» **Exercise**:
Find and copy each line of the records where the string "found" shows up.

[Saved data entries]
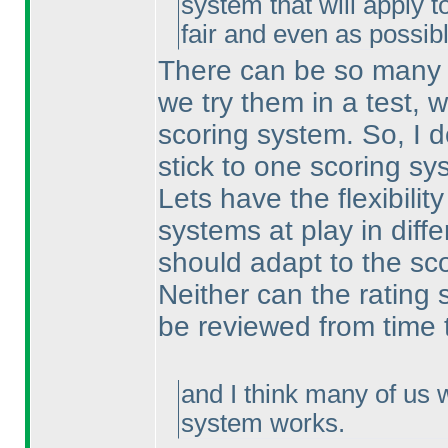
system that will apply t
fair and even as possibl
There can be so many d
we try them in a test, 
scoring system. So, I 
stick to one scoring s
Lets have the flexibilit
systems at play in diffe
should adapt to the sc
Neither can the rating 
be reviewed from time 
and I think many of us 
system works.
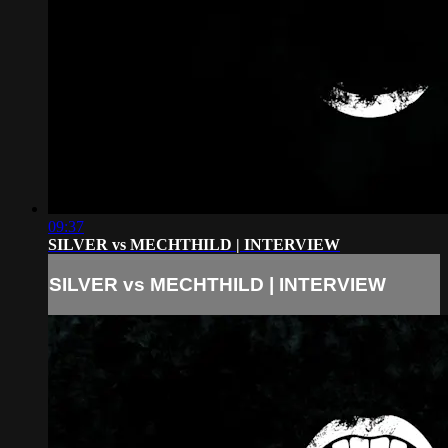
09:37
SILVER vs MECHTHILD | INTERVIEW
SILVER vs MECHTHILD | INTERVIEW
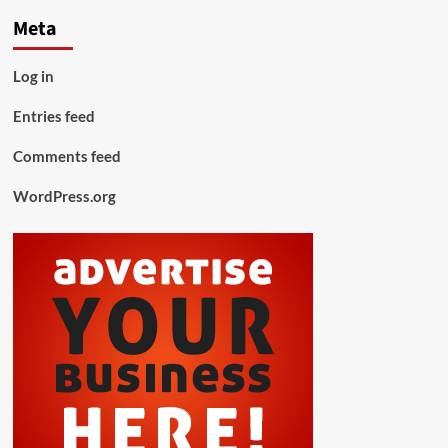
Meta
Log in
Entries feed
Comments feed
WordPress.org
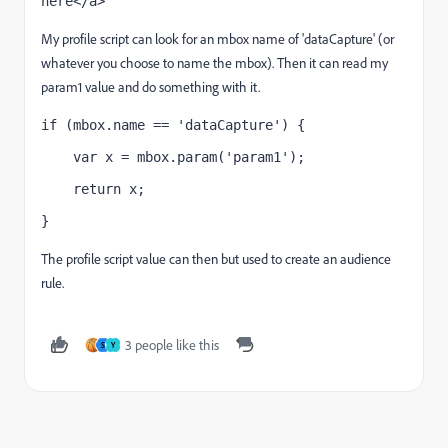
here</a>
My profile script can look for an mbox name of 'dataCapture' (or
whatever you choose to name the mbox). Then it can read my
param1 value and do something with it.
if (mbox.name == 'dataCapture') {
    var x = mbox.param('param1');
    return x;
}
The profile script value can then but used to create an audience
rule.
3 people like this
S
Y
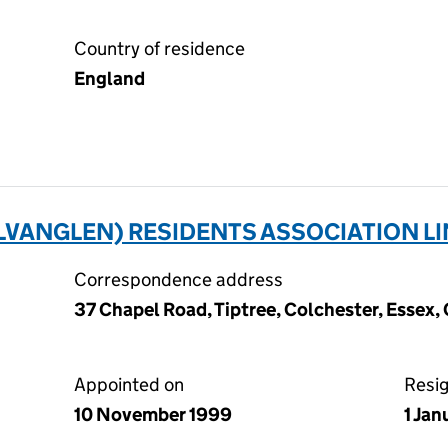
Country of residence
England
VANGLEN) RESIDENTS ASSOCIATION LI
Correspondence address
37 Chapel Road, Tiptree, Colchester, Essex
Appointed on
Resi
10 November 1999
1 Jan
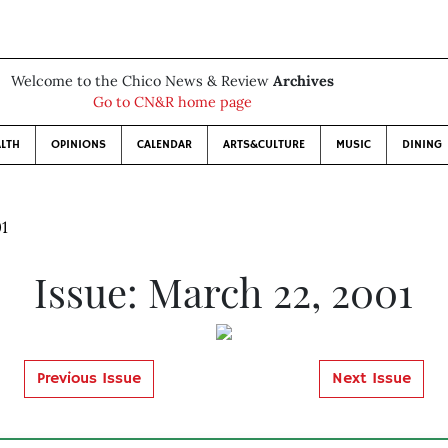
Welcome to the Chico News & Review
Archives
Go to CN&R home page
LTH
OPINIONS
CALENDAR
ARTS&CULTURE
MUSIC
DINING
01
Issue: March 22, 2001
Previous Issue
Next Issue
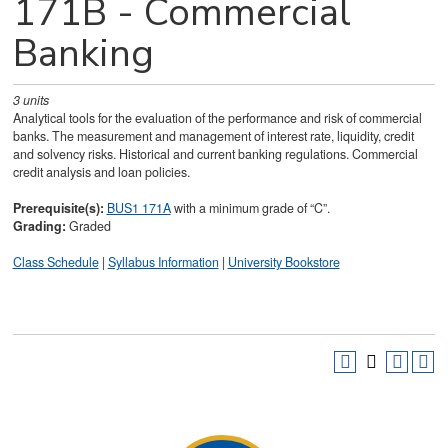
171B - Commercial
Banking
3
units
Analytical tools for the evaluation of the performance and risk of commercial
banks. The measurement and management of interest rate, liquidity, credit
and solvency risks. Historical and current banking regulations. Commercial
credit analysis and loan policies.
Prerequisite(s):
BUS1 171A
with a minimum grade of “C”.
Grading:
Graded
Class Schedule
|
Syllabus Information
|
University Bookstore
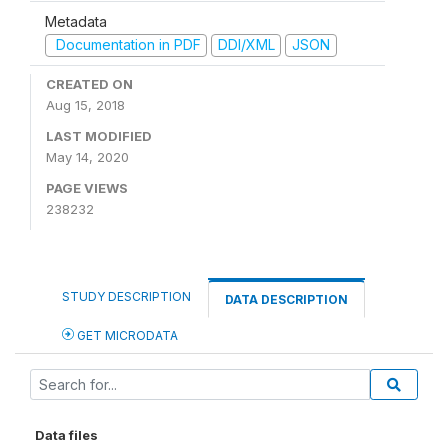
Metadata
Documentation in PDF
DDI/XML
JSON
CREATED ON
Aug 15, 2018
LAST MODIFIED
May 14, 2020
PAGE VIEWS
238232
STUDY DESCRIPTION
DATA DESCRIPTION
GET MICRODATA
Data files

==

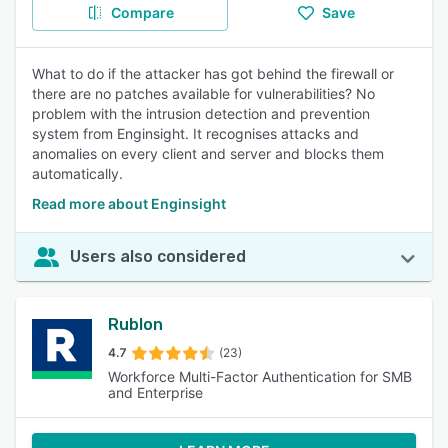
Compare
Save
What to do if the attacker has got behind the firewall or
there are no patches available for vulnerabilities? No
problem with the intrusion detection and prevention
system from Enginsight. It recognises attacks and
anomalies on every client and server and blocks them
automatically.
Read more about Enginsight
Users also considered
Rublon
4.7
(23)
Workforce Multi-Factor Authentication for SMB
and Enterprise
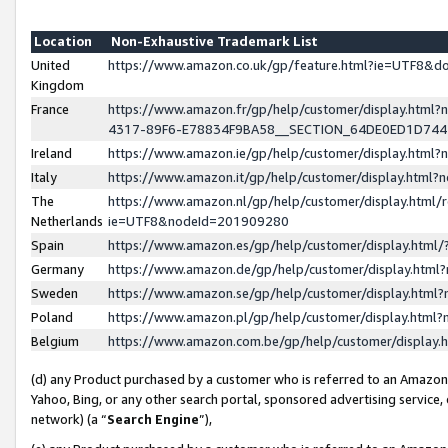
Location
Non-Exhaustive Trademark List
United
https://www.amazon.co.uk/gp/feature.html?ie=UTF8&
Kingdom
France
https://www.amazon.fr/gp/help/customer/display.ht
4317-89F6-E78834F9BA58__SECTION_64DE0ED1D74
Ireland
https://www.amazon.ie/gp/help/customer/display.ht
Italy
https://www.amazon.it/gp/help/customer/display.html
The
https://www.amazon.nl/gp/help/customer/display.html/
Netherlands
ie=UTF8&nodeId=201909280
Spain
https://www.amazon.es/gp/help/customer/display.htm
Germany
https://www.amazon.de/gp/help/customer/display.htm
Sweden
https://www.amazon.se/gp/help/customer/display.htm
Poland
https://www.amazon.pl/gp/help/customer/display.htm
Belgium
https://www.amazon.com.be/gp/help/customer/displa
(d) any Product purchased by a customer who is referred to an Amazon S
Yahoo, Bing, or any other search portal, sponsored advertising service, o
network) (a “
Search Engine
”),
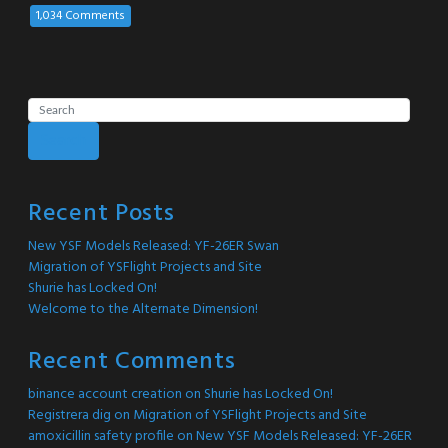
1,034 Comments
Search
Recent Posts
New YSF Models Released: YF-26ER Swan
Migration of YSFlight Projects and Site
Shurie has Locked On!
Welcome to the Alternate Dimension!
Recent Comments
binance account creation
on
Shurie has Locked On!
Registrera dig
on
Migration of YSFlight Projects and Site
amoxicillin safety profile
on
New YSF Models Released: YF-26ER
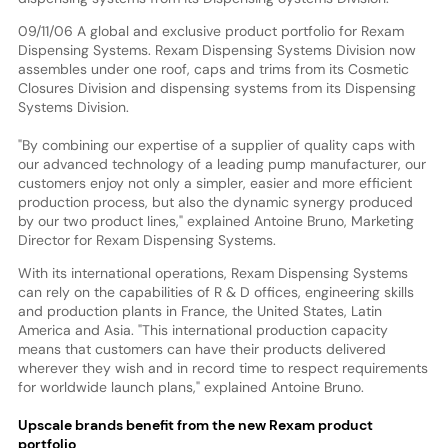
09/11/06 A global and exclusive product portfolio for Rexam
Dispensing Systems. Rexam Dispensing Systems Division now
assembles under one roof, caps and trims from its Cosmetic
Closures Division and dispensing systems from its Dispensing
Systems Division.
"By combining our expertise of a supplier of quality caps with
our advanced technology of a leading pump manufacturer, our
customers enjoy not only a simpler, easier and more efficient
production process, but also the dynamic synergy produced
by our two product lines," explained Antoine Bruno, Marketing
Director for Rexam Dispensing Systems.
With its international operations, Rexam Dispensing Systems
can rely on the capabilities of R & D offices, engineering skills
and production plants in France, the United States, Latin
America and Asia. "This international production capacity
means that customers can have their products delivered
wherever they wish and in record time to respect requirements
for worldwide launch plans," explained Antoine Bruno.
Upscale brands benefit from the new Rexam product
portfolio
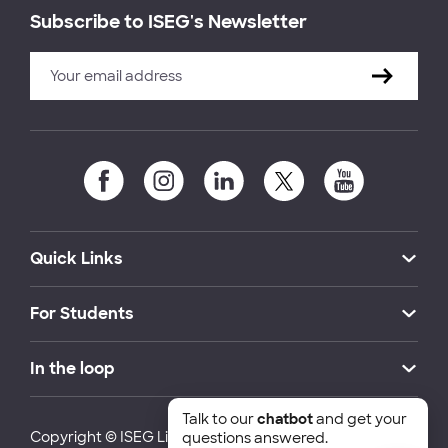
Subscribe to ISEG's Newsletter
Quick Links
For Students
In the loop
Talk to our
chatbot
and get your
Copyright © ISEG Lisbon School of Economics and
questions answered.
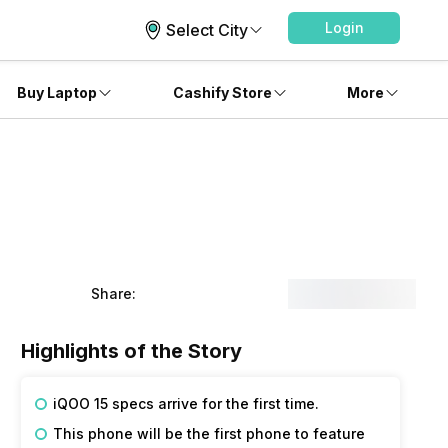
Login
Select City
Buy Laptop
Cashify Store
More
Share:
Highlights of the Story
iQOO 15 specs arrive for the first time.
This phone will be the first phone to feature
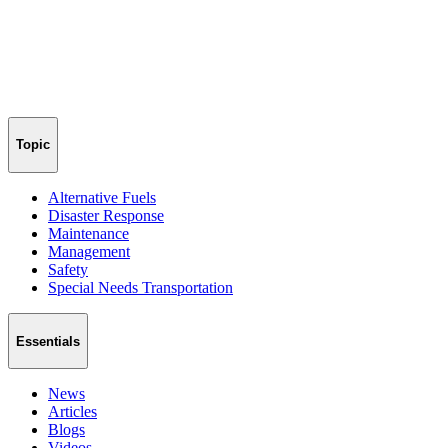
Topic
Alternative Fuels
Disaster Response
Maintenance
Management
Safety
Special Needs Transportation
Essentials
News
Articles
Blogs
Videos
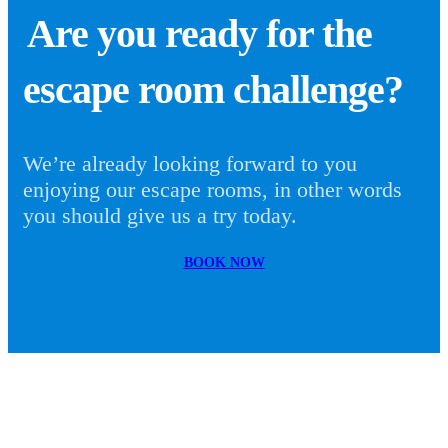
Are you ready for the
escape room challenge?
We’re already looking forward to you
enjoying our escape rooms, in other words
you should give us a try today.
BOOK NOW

...

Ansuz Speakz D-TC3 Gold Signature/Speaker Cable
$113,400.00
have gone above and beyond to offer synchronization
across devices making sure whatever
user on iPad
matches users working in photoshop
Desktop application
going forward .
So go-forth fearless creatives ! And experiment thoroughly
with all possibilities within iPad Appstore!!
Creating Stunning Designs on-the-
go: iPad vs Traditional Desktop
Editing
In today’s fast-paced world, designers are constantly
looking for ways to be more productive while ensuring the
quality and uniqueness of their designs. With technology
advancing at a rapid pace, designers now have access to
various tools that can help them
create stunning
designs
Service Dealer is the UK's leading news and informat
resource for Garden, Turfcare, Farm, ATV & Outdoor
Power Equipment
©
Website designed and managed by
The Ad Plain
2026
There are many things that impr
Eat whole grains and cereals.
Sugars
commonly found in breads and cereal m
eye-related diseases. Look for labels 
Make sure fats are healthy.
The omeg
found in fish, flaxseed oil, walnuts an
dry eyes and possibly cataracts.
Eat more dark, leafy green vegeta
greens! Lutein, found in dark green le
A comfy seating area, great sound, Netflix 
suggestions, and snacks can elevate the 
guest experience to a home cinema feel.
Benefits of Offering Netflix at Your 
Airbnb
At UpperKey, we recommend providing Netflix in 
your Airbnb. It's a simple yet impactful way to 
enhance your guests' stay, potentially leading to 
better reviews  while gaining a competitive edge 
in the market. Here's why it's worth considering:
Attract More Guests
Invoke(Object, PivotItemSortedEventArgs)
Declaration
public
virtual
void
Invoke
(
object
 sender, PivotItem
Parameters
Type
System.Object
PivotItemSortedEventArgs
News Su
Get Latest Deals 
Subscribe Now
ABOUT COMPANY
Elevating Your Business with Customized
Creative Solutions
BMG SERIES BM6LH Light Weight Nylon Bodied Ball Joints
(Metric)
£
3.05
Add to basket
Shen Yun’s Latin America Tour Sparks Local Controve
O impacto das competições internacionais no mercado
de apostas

» **Solved problem**:
commonly found in breads and cereal m
found in fish, flaxseed oil, walnuts an
greens! Lutein, found in dark green le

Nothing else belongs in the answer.